Sampai di ruang tunggu, kereta ranjang berhenti. Rupanya di ruang sebelah yang dibatasi kaca tembus pandang dr. Terawan sedang “menggarap” pasien. Saya turun dan ikut melihat dari kaca.
Rupanya ada kerabat pasien yang berdiri di antara ahli anestesi yang memantau layar-layar monitor yang menampilkan detak jantung, nadi, dan dua layar monitor dengan gambar pembuluh darah di leher dan otak disertai kawat kateter yang bergerak-gerak.
Musik instrumental terdengar. Dokter Terawan keluar ketika urusan pasien dibereskan oleh anggota tim. Sambil melepas rompi antiradiasi ia menyapa kerabat pasien, “Bu, suaminya dijaga ya. Sekarang matanya sudah tidak minus lagi, jadi kalau melihat cewek pasti lebih jelas. Hahaha.”
Dokter meneguk air mineral dalam botol, dan tak lama kemudian perawat membawa saya masuk ke ruangan dingin itu. Beberapa perawat laki-laki memindahkan badan saya ke tempat tidur yang menjadi bagian peralatan angiografi buatan Jerman itu.
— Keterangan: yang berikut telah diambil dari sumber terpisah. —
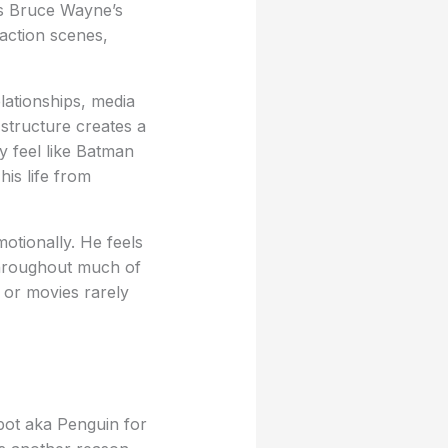
es Bruce Wayne’s
action scenes,
lationships, media
 structure creates a
 feel like Batman
his life from
otionally. He feels
throughout much of
 or movies rarely
ot aka Penguin for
Ada sejumlah panel, beberapa monitor, dan tubuh saya dipasangi alat pemantau detak jantung dan tekanan darah. Pangkal paha yang tadi diolesi jel diolesi lagi. Kemudian dia menyuntik bagian itu, dia bilang agar tidak sakit ketika dimasuki selongsong untuk dilalui selang kateter.
Dokter Terawan masuk dengan pakaian berbalut rompi antiradiasi. Musik instrumental terdengar keras memainkan lagu Ave Maria. Sementara kamera pemindai bergeser, bergerak meliuk di atas kepala saya.
Dokter menyuntik lagi bagian yang disuntik tadi, tapi tetap pegal dan pedih. Bahkan sampai beberapa jam berikutnya.
Tangan dokter bergerak-gerak seperti memompa sesuatu yang menghasilkan bunyi “tek-tek-tek”. Saya melirik gambar monitor di sisi kiri atas, terlihat sesuatu mirip seutas tali bergerak-gerak di sisi kanan rongga dada saya, terus naik menuju leher.
Kawat kateter sedang beraksi. Tak ada rasa apa-apa kecuali perih dan pegal di pangkal paha.
“Sekarang saya akan masukkan rasa mentos ke sebelah kanan,” kata dr. Terawan. Benar, bagian kanan kepala dan muka saya seperti disiram mentol sampai saya menjilat bibir sendiri.
Beberapa menit berlangsung, selalu diiringi bunyi “tek-tek-tek” yang kemudian diikuti suara seperti ban sepeda dikempeskan. Itu rupanya proses “cuci otak” saya. Cairan disemprotkan, pembuluh darah yang menyempit digelontor, dan yang buntu ditembus, kemudian dikeluarkan.
Proses dilakukan berulang. Ibarat tune-up pada sepeda motor, karburator disemprot dengan cairan penyumbat agar aliran bahan bakar lancar sehingga kecepatan bertambah.